Tuttavia, se prima la forza del movimento sciita risiedeva nell’efficienza operativa delle sue milizie, oggi è l’integrità finanziaria a fare da colonna vertebrale. Concretezza di progetti la cui realizzazione rispetta la scadenza. È facile, in questo modo, ottenere il consenso della popolazione. Senza tante distinzioni religiose. Dal 2006 a oggi, a Bourj el-Barajneh sono stati ricostruiti oltre 230 edifici colpiti dai raid aerei. Tutti gli appartamenti sono stati consegnati in tempo a ogni singola famiglia. Waad è un progetto avviato proprio nel 2006 e volto a rifare Bourj el-Barajneh sulla base di standard abitativi più dignitosi. Le famiglie colpite dalla guerra sono state singolarmente interpellate affinché le loro abitazioni venissero ricostruite a misura delle esigenze individuali. Si è trovata quindi una quadra del cerchio tra piano regolatore e desideri. Scuole e ospedali sono stati costruiti in parallelo a edifici privati. Qui le necessità della famiglia numerosa hanno trovato soddisfazione come quelle espresse da una coppia appena sposata e ancora senza figli. L’operazione ha richiesto un doppio, se non un terzo passaggio di progettazione. Perché comunque non era possibile raggruppare i residenti secondo categorie simili.

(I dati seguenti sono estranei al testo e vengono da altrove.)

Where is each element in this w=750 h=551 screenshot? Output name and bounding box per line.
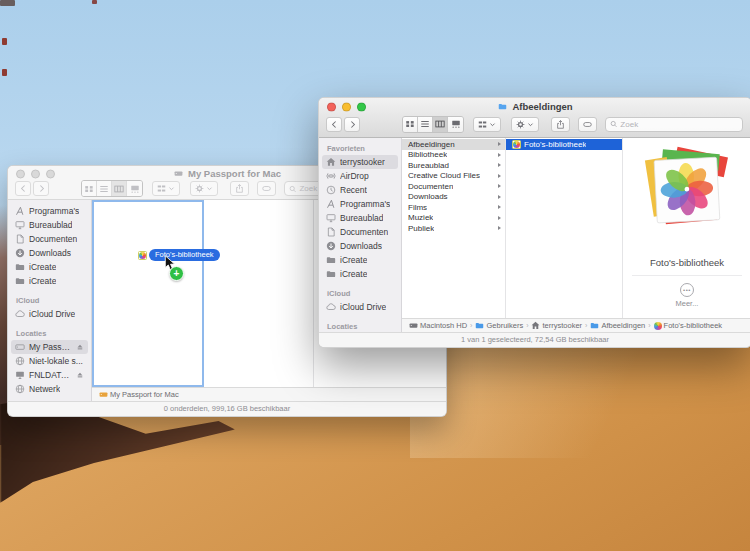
desktop-wallpaper-sheen — [410, 338, 750, 458]
sidebar-item-my-passport[interactable]: My Passp... — [11, 340, 88, 354]
drive-icon — [173, 169, 184, 178]
group-button[interactable] — [473, 117, 501, 132]
column-view-button[interactable] — [112, 181, 127, 196]
more-label[interactable]: Meer... — [676, 299, 699, 308]
folder-row-afbeeldingen[interactable]: Afbeeldingen — [402, 139, 505, 150]
sidebar-item-recent[interactable]: Recent — [322, 183, 398, 197]
view-switcher — [81, 180, 143, 197]
chevron-right-icon — [498, 226, 501, 230]
empty-column[interactable] — [204, 200, 314, 387]
folder-icon — [326, 269, 336, 279]
gallery-view-button[interactable] — [448, 117, 463, 132]
zoom-button[interactable] — [357, 102, 366, 111]
action-menu-button[interactable] — [190, 181, 218, 196]
folder-row-publiek[interactable]: Publiek — [402, 223, 505, 234]
path-item-macintosh-hd[interactable]: Macintosh HD — [409, 321, 467, 330]
list-view-button[interactable] — [97, 181, 112, 196]
eject-icon[interactable] — [76, 343, 84, 351]
path-item-afbeeldingen[interactable]: Afbeeldingen — [590, 321, 645, 330]
cloud-icon — [326, 302, 336, 312]
sidebar-section-favorieten: Favorieten — [319, 142, 401, 155]
sidebar-item-downloads[interactable]: Downloads — [11, 246, 88, 260]
finder-window-afbeeldingen: Afbeeldingen Favorieten terrystooker — [318, 97, 750, 348]
folder-icon — [15, 276, 25, 286]
tag-button[interactable] — [257, 181, 276, 196]
folder-row-documenten[interactable]: Documenten — [402, 181, 505, 192]
back-button[interactable] — [326, 117, 342, 132]
drop-target-column[interactable] — [92, 200, 204, 387]
path-item-gebruikers[interactable]: Gebruikers — [475, 321, 523, 330]
forward-button[interactable] — [344, 117, 360, 132]
column-view-button[interactable] — [433, 117, 448, 132]
sidebar-item-netwerk[interactable]: Netwerk — [11, 382, 88, 396]
path-separator: › — [526, 322, 528, 329]
sidebar-item-bureaublad[interactable]: Bureaublad — [11, 218, 88, 232]
sidebar-item-documenten[interactable]: Documenten — [322, 225, 398, 239]
eject-icon[interactable] — [76, 371, 84, 379]
sidebar-item-icreate[interactable]: iCreate — [11, 274, 88, 288]
minimize-button[interactable] — [342, 102, 351, 111]
sidebar-item-terrystooker[interactable]: terrystooker — [322, 155, 398, 169]
path-bar: Macintosh HD › Gebruikers › terrystooker… — [402, 318, 750, 332]
close-button[interactable] — [327, 102, 336, 111]
folder-row-films[interactable]: Films — [402, 202, 505, 213]
sidebar-item-airdrop[interactable]: AirDrop — [322, 169, 398, 183]
action-menu-button[interactable] — [511, 117, 539, 132]
sidebar-item-bureaublad[interactable]: Bureaublad — [322, 211, 398, 225]
folder-row-creative-cloud-files[interactable]: Creative Cloud Files — [402, 171, 505, 182]
icon-view-button[interactable] — [403, 117, 418, 132]
sidebar-item-icreate[interactable]: iCreate — [322, 267, 398, 281]
documents-icon — [326, 227, 336, 237]
sidebar-item-icreate[interactable]: iCreate — [322, 253, 398, 267]
list-view-button[interactable] — [418, 117, 433, 132]
folder-icon — [326, 255, 336, 265]
column-view[interactable]: Afbeeldingen Bibliotheek Bureaublad Crea… — [402, 138, 750, 318]
search-field[interactable] — [605, 117, 743, 132]
path-item-my-passport[interactable]: My Passport for Mac — [99, 390, 179, 399]
window-header[interactable]: Afbeeldingen — [319, 98, 750, 138]
file-row-fotos-bibliotheek[interactable]: Foto's-bibliotheek — [506, 139, 622, 150]
share-button[interactable] — [551, 117, 570, 132]
documents-icon — [15, 234, 25, 244]
display-icon — [15, 370, 25, 380]
sidebar-item-icreate[interactable]: iCreate — [11, 260, 88, 274]
folder-row-muziek[interactable]: Muziek — [402, 213, 505, 224]
external-drive-icon — [15, 342, 25, 352]
photos-file-icon — [138, 251, 147, 260]
zoom-button[interactable] — [46, 169, 55, 178]
screen-artifact — [0, 0, 15, 6]
more-ellipsis-button[interactable]: ••• — [680, 283, 694, 297]
close-button[interactable] — [16, 169, 25, 178]
gallery-view-button[interactable] — [127, 181, 142, 196]
path-item-terrystooker[interactable]: terrystooker — [531, 321, 582, 330]
sidebar-item-documenten[interactable]: Documenten — [11, 232, 88, 246]
forward-button[interactable] — [33, 181, 49, 196]
tag-button[interactable] — [578, 117, 597, 132]
folder-icon — [15, 262, 25, 272]
photos-file-icon — [512, 140, 521, 149]
share-button[interactable] — [230, 181, 249, 196]
minimize-button[interactable] — [31, 169, 40, 178]
sidebar-item-fnldata[interactable]: FNLDATA... — [11, 368, 88, 382]
back-button[interactable] — [15, 181, 31, 196]
icon-view-button[interactable] — [82, 181, 97, 196]
sidebar-item-downloads[interactable]: Downloads — [322, 239, 398, 253]
preview-column: Foto's-bibliotheek ••• Meer... — [623, 138, 750, 318]
path-item-fotos-bibliotheek[interactable]: Foto's-bibliotheek — [654, 321, 723, 330]
titlebar[interactable]: Afbeeldingen — [319, 98, 750, 115]
folder-row-bibliotheek[interactable]: Bibliotheek — [402, 150, 505, 161]
sidebar-item-programmas[interactable]: Programma's — [11, 204, 88, 218]
home-icon — [531, 321, 540, 330]
downloads-icon — [15, 248, 25, 258]
sidebar-item-icloud-drive[interactable]: iCloud Drive — [11, 307, 88, 321]
sidebar-item-programmas[interactable]: Programma's — [322, 197, 398, 211]
search-input[interactable] — [620, 120, 738, 129]
chevron-right-icon — [498, 174, 501, 178]
sidebar-section-icloud: iCloud — [319, 287, 401, 300]
sidebar-item-icloud-drive[interactable]: iCloud Drive — [322, 300, 398, 314]
sidebar-section-locaties: Locaties — [319, 320, 401, 332]
sidebar-item-niet-lokale[interactable]: Niet-lokale s... — [11, 354, 88, 368]
group-button[interactable] — [152, 181, 180, 196]
folder-row-downloads[interactable]: Downloads — [402, 192, 505, 203]
folder-row-bureaublad[interactable]: Bureaublad — [402, 160, 505, 171]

Waad è riuscita in un progetto ingegneristico e sociale. Bourj el-Barajneh, fino al 2006, era il ghetto sciita di Beirut. Oggi può competere con i quartieri di lusso abitati da cristiani e sunnit. Bourj el-Barajneh ha dismesso la sua aria da periferia del terzo mondo. Hezbollah così può vantarsi di avere un elettorato che fa parte di una middle class urbana, la quale non ha da invidiare nulla a quella di altre aree della capitale libanese.

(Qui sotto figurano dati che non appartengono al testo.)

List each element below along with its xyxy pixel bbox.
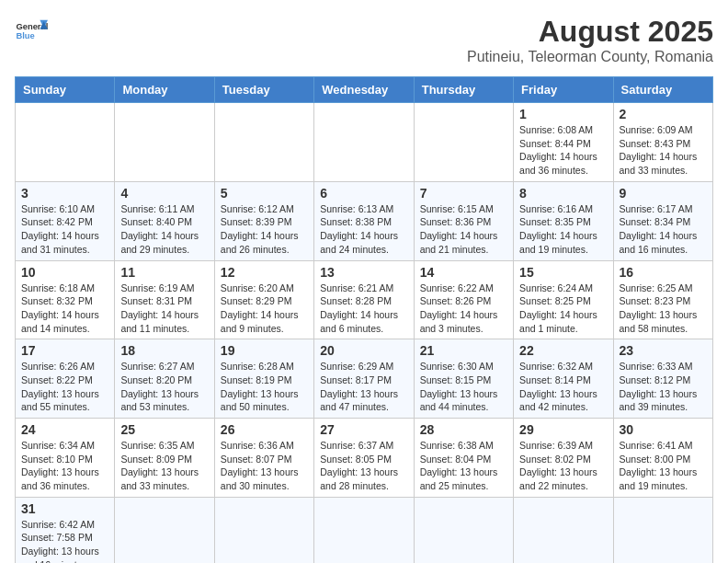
day-number: 5 [221, 186, 308, 201]
calendar-cell [414, 103, 513, 182]
day-header-tuesday: Tuesday [214, 77, 313, 103]
calendar-cell [115, 497, 214, 563]
calendar-cell: 28Sunrise: 6:38 AM Sunset: 8:04 PM Dayli… [414, 419, 513, 498]
calendar-cell: 16Sunrise: 6:25 AM Sunset: 8:23 PM Dayli… [613, 260, 712, 339]
day-number: 20 [320, 343, 407, 358]
calendar-week-1: 3Sunrise: 6:10 AM Sunset: 8:42 PM Daylig… [16, 181, 713, 260]
calendar-cell: 23Sunrise: 6:33 AM Sunset: 8:12 PM Dayli… [613, 339, 712, 419]
calendar-cell [16, 103, 115, 182]
day-number: 25 [120, 422, 208, 437]
calendar-week-2: 10Sunrise: 6:18 AM Sunset: 8:32 PM Dayli… [16, 260, 713, 339]
day-info: Sunrise: 6:08 AM Sunset: 8:44 PM Dayligh… [519, 123, 607, 178]
calendar-cell: 10Sunrise: 6:18 AM Sunset: 8:32 PM Dayli… [16, 260, 115, 339]
day-info: Sunrise: 6:30 AM Sunset: 8:15 PM Dayligh… [420, 360, 507, 414]
calendar-cell: 22Sunrise: 6:32 AM Sunset: 8:14 PM Dayli… [514, 339, 613, 419]
day-info: Sunrise: 6:41 AM Sunset: 8:00 PM Dayligh… [620, 439, 707, 493]
day-header-sunday: Sunday [16, 77, 115, 103]
day-number: 3 [21, 186, 108, 201]
day-info: Sunrise: 6:28 AM Sunset: 8:19 PM Dayligh… [221, 360, 308, 414]
calendar-cell: 13Sunrise: 6:21 AM Sunset: 8:28 PM Dayli… [314, 260, 414, 339]
day-info: Sunrise: 6:36 AM Sunset: 8:07 PM Dayligh… [221, 439, 308, 493]
day-header-wednesday: Wednesday [314, 77, 414, 103]
day-info: Sunrise: 6:10 AM Sunset: 8:42 PM Dayligh… [21, 202, 108, 257]
calendar-cell: 18Sunrise: 6:27 AM Sunset: 8:20 PM Dayli… [115, 339, 214, 419]
calendar-cell: 31Sunrise: 6:42 AM Sunset: 7:58 PM Dayli… [16, 497, 115, 563]
day-number: 18 [120, 343, 208, 358]
calendar-cell: 5Sunrise: 6:12 AM Sunset: 8:39 PM Daylig… [214, 181, 313, 260]
day-info: Sunrise: 6:09 AM Sunset: 8:43 PM Dayligh… [620, 123, 707, 178]
day-number: 29 [519, 422, 607, 437]
day-number: 15 [519, 265, 607, 280]
calendar-cell [115, 103, 214, 182]
page-header: General Blue August 2025 Putineiu, Teleo… [15, 15, 713, 65]
calendar-cell: 15Sunrise: 6:24 AM Sunset: 8:25 PM Dayli… [514, 260, 613, 339]
calendar-cell: 12Sunrise: 6:20 AM Sunset: 8:29 PM Dayli… [214, 260, 313, 339]
day-number: 8 [519, 186, 607, 201]
day-number: 19 [221, 343, 308, 358]
logo-icon: General Blue [15, 15, 48, 48]
calendar-cell: 6Sunrise: 6:13 AM Sunset: 8:38 PM Daylig… [314, 181, 414, 260]
day-number: 11 [120, 265, 208, 280]
day-number: 1 [519, 107, 607, 121]
calendar-cell: 2Sunrise: 6:09 AM Sunset: 8:43 PM Daylig… [613, 103, 712, 182]
day-info: Sunrise: 6:19 AM Sunset: 8:31 PM Dayligh… [120, 282, 208, 336]
day-number: 10 [21, 265, 108, 280]
calendar-cell [314, 103, 414, 182]
day-number: 31 [21, 501, 108, 516]
day-number: 4 [120, 186, 208, 201]
calendar-week-5: 31Sunrise: 6:42 AM Sunset: 7:58 PM Dayli… [16, 497, 713, 563]
day-header-monday: Monday [115, 77, 214, 103]
calendar-cell [414, 497, 513, 563]
calendar-subtitle: Putineiu, Teleorman County, Romania [467, 49, 713, 65]
calendar-cell: 9Sunrise: 6:17 AM Sunset: 8:34 PM Daylig… [613, 181, 712, 260]
calendar-cell: 30Sunrise: 6:41 AM Sunset: 8:00 PM Dayli… [613, 419, 712, 498]
day-number: 17 [21, 343, 108, 358]
calendar-cell [214, 103, 313, 182]
calendar-cell: 24Sunrise: 6:34 AM Sunset: 8:10 PM Dayli… [16, 419, 115, 498]
calendar-header-row: SundayMondayTuesdayWednesdayThursdayFrid… [16, 77, 713, 103]
calendar-cell: 26Sunrise: 6:36 AM Sunset: 8:07 PM Dayli… [214, 419, 313, 498]
day-header-saturday: Saturday [613, 77, 712, 103]
day-info: Sunrise: 6:24 AM Sunset: 8:25 PM Dayligh… [519, 282, 607, 336]
day-info: Sunrise: 6:26 AM Sunset: 8:22 PM Dayligh… [21, 360, 108, 414]
day-number: 21 [420, 343, 507, 358]
logo: General Blue [15, 15, 48, 48]
day-info: Sunrise: 6:39 AM Sunset: 8:02 PM Dayligh… [519, 439, 607, 493]
day-info: Sunrise: 6:27 AM Sunset: 8:20 PM Dayligh… [120, 360, 208, 414]
day-info: Sunrise: 6:18 AM Sunset: 8:32 PM Dayligh… [21, 282, 108, 336]
day-number: 7 [420, 186, 507, 201]
calendar-cell [613, 497, 712, 563]
day-info: Sunrise: 6:35 AM Sunset: 8:09 PM Dayligh… [120, 439, 208, 493]
day-info: Sunrise: 6:21 AM Sunset: 8:28 PM Dayligh… [320, 282, 407, 336]
day-info: Sunrise: 6:33 AM Sunset: 8:12 PM Dayligh… [620, 360, 707, 414]
calendar-cell: 25Sunrise: 6:35 AM Sunset: 8:09 PM Dayli… [115, 419, 214, 498]
day-number: 26 [221, 422, 308, 437]
day-number: 14 [420, 265, 507, 280]
calendar-cell: 21Sunrise: 6:30 AM Sunset: 8:15 PM Dayli… [414, 339, 513, 419]
day-header-thursday: Thursday [414, 77, 513, 103]
calendar-cell: 3Sunrise: 6:10 AM Sunset: 8:42 PM Daylig… [16, 181, 115, 260]
calendar-cell: 8Sunrise: 6:16 AM Sunset: 8:35 PM Daylig… [514, 181, 613, 260]
day-info: Sunrise: 6:37 AM Sunset: 8:05 PM Dayligh… [320, 439, 407, 493]
calendar-cell: 4Sunrise: 6:11 AM Sunset: 8:40 PM Daylig… [115, 181, 214, 260]
day-info: Sunrise: 6:25 AM Sunset: 8:23 PM Dayligh… [620, 282, 707, 336]
day-number: 23 [620, 343, 707, 358]
calendar-cell: 20Sunrise: 6:29 AM Sunset: 8:17 PM Dayli… [314, 339, 414, 419]
day-number: 27 [320, 422, 407, 437]
day-header-friday: Friday [514, 77, 613, 103]
day-number: 12 [221, 265, 308, 280]
calendar-cell: 11Sunrise: 6:19 AM Sunset: 8:31 PM Dayli… [115, 260, 214, 339]
calendar-cell: 14Sunrise: 6:22 AM Sunset: 8:26 PM Dayli… [414, 260, 513, 339]
day-number: 16 [620, 265, 707, 280]
day-number: 13 [320, 265, 407, 280]
day-info: Sunrise: 6:38 AM Sunset: 8:04 PM Dayligh… [420, 439, 507, 493]
day-info: Sunrise: 6:16 AM Sunset: 8:35 PM Dayligh… [519, 202, 607, 257]
day-number: 22 [519, 343, 607, 358]
calendar-table: SundayMondayTuesdayWednesdayThursdayFrid… [15, 76, 713, 563]
calendar-cell: 29Sunrise: 6:39 AM Sunset: 8:02 PM Dayli… [514, 419, 613, 498]
day-info: Sunrise: 6:17 AM Sunset: 8:34 PM Dayligh… [620, 202, 707, 257]
calendar-cell: 27Sunrise: 6:37 AM Sunset: 8:05 PM Dayli… [314, 419, 414, 498]
calendar-cell [314, 497, 414, 563]
calendar-week-3: 17Sunrise: 6:26 AM Sunset: 8:22 PM Dayli… [16, 339, 713, 419]
day-number: 2 [620, 107, 707, 121]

A questo punto domanda: da dove vengono tutti i soldi spesi per tanto lavoro? Non si trasforma il Bronx in Manhattan, senza un importante conto in banca. La coscienza comune dice che Hezbollah sia al soldo dell’Iran. Vero, ma solo in parte. Non fosse altro per la differenza tra persiani, a Teheran, e arabi a Beirut. Gap etnico e culturale non così facile da valicare. Si stima che il regime degli Ayatollah abbiano destinato agli amici libanesi dai 25 ai 200 milioni di dollari ogni anno. La forbice è così ampia per due motivi. Al fine della guerra, la richiesta di finanziamenti stranieri era elevata e urgente. Poi con la ripresa dell’economia nazionale, il Libano è tornato a camminare sulle proprie gambe. Negli ultimi tempi inoltre, il contributo di Teheran è andato diminuendo a causa delle sanzioni imposte dall’Onu per il nucleare (1). Gli investimenti sono stati spesi soprattutto per la ricostruzione delle infrastrutture di comunicazione. Vale a dire strade e ponti. Oltreché le reti idrica, elettrica e del gas. Senza contare le moschee ovviamente. All’inizio di maggio di quest’anno, il primo ministro libanese, Najib Mikati, ha firmato un accordo con il vice presidente iraniano, Reza Rahimi, per la costruzione della diga di Batroun, a nord della capitale. Cifra stanziata da Teheran: 40 milioni di dollari. Il tutto rientrante nello progetto congiunto irano-libanese della Jihad al-Binna, letteralmente “sforzo per la ricostruzione”.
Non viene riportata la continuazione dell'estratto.